Cette affaire concerne une décision de l’Équateur accordant des dommages-intérêts pour des dommages environnementaux que Chevron Corporation aurait causés en Équateur. Les Cours équatoriennes ont condamné Chevron à payer 15 milliards de dollars US en dommages-intérêts (la somme a été réduite en appel à 9,51 milliards de dollars US).

Ne réussissant pas à faire reconnaitre et exécuter le jugement aux États-Unis, où se situe le siège social de Chevron, les demandeurs se sont adressés à la Cour supérieure de justice de l’Ontario. La signification de cette demande de reconnaissance et d’exécution s’est faite conformément aux Règles de procédure civile de l’Ontario qui permettent la signification à l’extérieur de l’Ontario (au siège social de Chevron en Californie) et la signification à une personne morale en Ontario (au bureau de Chevron Canada à Mississauga).

En première instance, le juge a donné gain de cause aux demandeurs, mais a exercé son pouvoir à surseoir à l’instance selon l’article 106 de la Loi sur les tribunaux judiciaires. En appel, outre la question de sursis, la Cour d’appel a maintenu la décision du juge de première instance.

En Cour suprême du Canada, la Cour a procédé à un survol détaillé de sa jurisprudence en matière de droit international privé et a répondu à deux questions en litige.

1) Dans une action en reconnaissance et en exécution d’un jugement étranger, doit-il exister un lien réel et substantiel entre le défendeur ou le litige, d’une part, et l’Ontario, d’autre part, pour que la compétence soit établie?

Réponse : Non.  La Cour note que « [d]ans les actions en reconnaissance et en exécution de jugements étrangers dans les limites de la province, c’est l’acte de signification fondé sur un jugement étranger qui confère au tribunal ontarien la compétence à l’égard du défendeur » (voir: para 27).

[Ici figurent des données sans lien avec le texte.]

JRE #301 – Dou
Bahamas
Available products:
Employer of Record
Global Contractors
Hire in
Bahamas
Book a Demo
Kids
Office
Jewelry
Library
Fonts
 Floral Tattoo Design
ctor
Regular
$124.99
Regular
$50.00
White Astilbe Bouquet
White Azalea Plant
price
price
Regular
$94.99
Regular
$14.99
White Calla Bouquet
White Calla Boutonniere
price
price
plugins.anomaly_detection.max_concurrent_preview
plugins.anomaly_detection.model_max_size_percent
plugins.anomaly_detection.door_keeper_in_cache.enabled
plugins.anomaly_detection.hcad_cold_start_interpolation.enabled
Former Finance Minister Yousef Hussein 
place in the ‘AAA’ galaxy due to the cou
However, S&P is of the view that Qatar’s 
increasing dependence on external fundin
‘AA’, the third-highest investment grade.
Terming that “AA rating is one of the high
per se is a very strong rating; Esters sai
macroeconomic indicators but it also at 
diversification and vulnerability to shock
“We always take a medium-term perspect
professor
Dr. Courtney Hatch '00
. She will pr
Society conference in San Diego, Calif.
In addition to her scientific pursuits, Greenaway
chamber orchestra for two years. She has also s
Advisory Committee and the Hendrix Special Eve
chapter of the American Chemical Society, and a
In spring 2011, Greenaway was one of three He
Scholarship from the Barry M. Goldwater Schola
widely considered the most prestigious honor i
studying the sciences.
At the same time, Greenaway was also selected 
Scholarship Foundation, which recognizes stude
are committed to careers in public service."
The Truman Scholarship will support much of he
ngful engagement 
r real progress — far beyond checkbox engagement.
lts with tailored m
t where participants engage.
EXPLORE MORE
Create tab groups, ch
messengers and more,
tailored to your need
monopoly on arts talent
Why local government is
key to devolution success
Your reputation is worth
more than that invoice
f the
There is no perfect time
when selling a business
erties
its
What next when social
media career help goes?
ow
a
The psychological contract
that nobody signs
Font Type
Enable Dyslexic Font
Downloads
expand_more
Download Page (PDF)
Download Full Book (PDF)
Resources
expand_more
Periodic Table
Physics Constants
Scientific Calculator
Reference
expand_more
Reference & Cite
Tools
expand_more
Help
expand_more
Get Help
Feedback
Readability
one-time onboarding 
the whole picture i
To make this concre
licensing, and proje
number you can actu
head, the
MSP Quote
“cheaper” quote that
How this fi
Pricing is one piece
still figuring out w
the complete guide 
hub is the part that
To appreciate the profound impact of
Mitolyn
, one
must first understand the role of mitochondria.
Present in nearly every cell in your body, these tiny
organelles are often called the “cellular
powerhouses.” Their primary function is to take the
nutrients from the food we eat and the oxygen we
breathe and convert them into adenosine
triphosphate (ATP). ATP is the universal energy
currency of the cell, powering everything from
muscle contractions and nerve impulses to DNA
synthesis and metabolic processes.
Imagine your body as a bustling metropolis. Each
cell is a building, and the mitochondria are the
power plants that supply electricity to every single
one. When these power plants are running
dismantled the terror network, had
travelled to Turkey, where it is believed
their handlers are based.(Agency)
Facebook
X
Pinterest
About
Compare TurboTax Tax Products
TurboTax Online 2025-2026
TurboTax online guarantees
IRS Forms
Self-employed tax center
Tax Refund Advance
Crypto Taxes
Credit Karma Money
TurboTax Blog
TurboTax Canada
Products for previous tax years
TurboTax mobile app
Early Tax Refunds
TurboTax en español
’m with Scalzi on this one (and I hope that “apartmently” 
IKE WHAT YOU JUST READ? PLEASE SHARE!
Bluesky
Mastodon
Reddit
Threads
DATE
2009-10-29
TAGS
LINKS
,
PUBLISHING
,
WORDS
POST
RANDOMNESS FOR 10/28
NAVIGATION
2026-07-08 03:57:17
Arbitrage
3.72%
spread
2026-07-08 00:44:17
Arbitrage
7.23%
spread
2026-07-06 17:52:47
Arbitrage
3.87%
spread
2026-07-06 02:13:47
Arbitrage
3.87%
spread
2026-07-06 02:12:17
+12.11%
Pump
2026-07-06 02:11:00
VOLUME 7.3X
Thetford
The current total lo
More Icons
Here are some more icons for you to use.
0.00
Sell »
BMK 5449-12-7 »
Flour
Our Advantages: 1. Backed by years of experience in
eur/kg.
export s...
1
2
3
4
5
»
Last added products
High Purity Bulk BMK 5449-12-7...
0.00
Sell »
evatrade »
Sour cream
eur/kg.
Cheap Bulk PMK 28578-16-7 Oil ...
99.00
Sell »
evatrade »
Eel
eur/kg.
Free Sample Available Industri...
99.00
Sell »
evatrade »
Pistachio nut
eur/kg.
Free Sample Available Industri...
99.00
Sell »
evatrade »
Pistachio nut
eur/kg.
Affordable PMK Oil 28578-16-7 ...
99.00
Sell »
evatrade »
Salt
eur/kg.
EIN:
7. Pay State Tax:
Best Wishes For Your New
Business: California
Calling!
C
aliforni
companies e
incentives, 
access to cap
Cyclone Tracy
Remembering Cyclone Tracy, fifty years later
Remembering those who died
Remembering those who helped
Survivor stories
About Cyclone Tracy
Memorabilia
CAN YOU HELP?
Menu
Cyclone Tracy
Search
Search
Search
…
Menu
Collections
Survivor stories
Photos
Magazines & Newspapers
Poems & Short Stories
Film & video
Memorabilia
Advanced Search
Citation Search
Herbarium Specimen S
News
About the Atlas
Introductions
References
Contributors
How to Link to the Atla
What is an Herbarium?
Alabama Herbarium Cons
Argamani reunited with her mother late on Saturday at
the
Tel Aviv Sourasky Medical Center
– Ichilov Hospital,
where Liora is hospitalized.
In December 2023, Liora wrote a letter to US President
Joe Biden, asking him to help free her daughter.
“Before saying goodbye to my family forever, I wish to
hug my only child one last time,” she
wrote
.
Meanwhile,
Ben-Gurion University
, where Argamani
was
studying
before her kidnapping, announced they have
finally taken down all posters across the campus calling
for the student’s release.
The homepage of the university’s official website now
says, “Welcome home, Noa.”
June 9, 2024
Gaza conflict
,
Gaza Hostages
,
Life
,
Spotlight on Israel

De plus, contrairement à la situation d’un tribunal de première instance qui doit déterminer sa compétence sur le fond de la réclamation, le tribunal de reconnaissance et d’exécution aide à l’acquittement d’une obligation existante (voir : para 44). Il faut donc tenir compte des notions de courtoisie et de réciprocité en droit international privé (voir: paras 51 et 69) ainsi que la réalité économique à l’ère de la mondialisation et des échanges électroniques (voir : para 57). Ainsi, la présence de biens en Ontario n’a aucune incidence sur la compétence des tribunaux en matière de reconnaissance et d’exécution.

2) Les tribunaux ontariens ont-ils compétence à l’égard de Chevron Canada, une tierce partie au jugement dont on demande la reconnaissance et l’exécution?

Réponse : Oui. La Cour conclut que les tribunaux ontariens ont compétence à l’égard de Chevron Canada sur la base des fondements traditionnels de la présence de l’entreprise en Ontario (voir : paras 85, 86, 90 et 94).

Conclusion

Malgré ces conclusions, la Cour mitige la portée de sa décision à l’égard des intimés et note que «ce n’est pas parce que l’on conclut à l’existence de la compétence qu’il s’ensuit nécessairement que celle-ci sera exercée ou qu’il convient de le faire » (voir: para 77).

Il sera intéressant de suivre le déroulement de cette affaire devant les tribunaux ontariens au cours des prochaines années et de voir l’application de la décision de la Cour suprême dans d’autres causes.